There is no reason to always go around with a serious face, probably even the opposite, but in my head, it is worth carrying out quite serious excavations. Over the years, so much rubbish has accumulated there that no archaeologist will rake it up; you will have to clean it yourself.

This is the only way to understand what remains important for you and what is anachronism, which has long been a place in the museum of unfulfilled ideas. It is possible that these ideas do not drag to the bottom because they are still there, in the head, but they will never be realized.

7. Don’t promise, don’t argue, and control your emotions

A lost argument and a broken promise always leave their mark. Some people endure it easier, as if not noticing; for others, it becomes almost a personal tragedy. It is not only scale that plays a role here, but also intensity. For example, if a person constantly promises something and never fulfills it, he ceases to take his words seriously. Roughly the same with an eternally arguing person who is often not particularly competent. A chain reaction is triggered, forcing you to promise and argue even more often, on absolutely any topic, without pursuing any goals.

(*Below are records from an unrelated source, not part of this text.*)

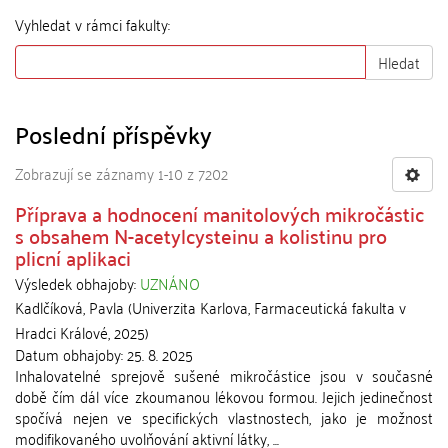
Vyhledat v rámci fakulty:
Hledat
Poslední příspěvky
Zobrazují se záznamy 1-10 z 7202
Příprava a hodnocení manitolových mikročástic
s obsahem N-acetylcysteinu a kolistinu pro
plicní aplikaci
Výsledek obhajoby:
UZNÁNO
Kadlčíková, Pavla
(
Univerzita Karlova, Farmaceutická fakulta v
Hradci Králové
,
2025
)
Datum obhajoby:
25. 8. 2025
Inhalovatelné sprejově sušené mikročástice jsou v současné
době čím dál více zkoumanou lékovou formou. Jejich jedinečnost
spočívá nejen ve specifických vlastnostech, jako je možnost
modifikovaného uvolňování aktivní látky, ...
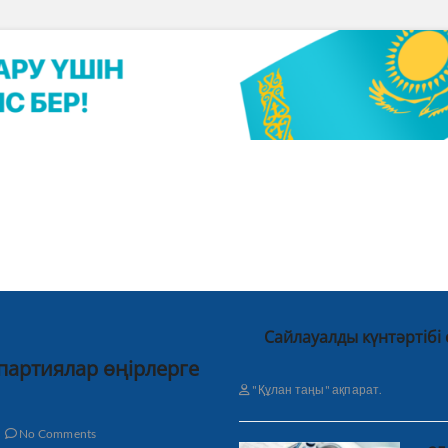
Сайлауалды күнтәртібі
 партиялар өңірлерге
"Құлан таңы" ақпарат.
No Comments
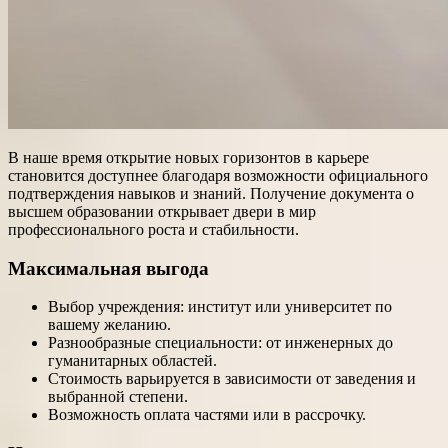
В наше время открытие новых горизонтов в карьере
становится доступнее благодаря возможности официального
подтверждения навыков и знаний. Получение документа о
высшем образовании открывает двери в мир
профессионального роста и стабильности.
Максимальная выгода
Выбор учреждения: институт или университет по
вашему желанию.
Разнообразные специальности: от инженерных до
гуманитарных областей.
Стоимость варьируется в зависимости от заведения и
выбранной степени.
Возможность оплата частями или в рассрочку.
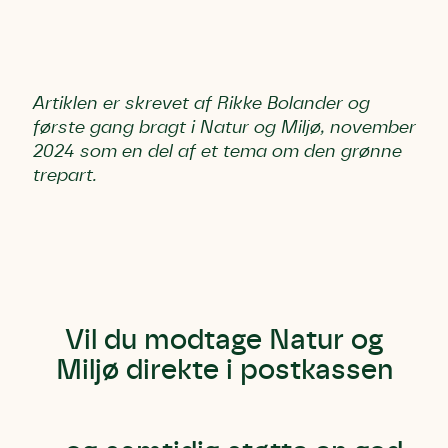
Artiklen er skrevet af Rikke Bolander og
første gang bragt i Natur og Miljø, november
2024 som en del af et tema om den grønne
trepart.
Vil du modtage Natur og
Miljø direkte i postkassen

As a result, words, like a person’s very opinion, are devalued to zero, and, most importantly, he understands this perfectly. Among other things, learn to control your emotions. Easier said than done, and this is really hard work on yourself, but at least some feelings can be controlled or reduced. Emotions make us more human, but they also expose all vices. Just one escaped emotion, only one uncomfortable moment can be memorized forever. You will remember them at night, replaying the options and burning with shame. The more of these memories, the more clogged self-esteem becomes.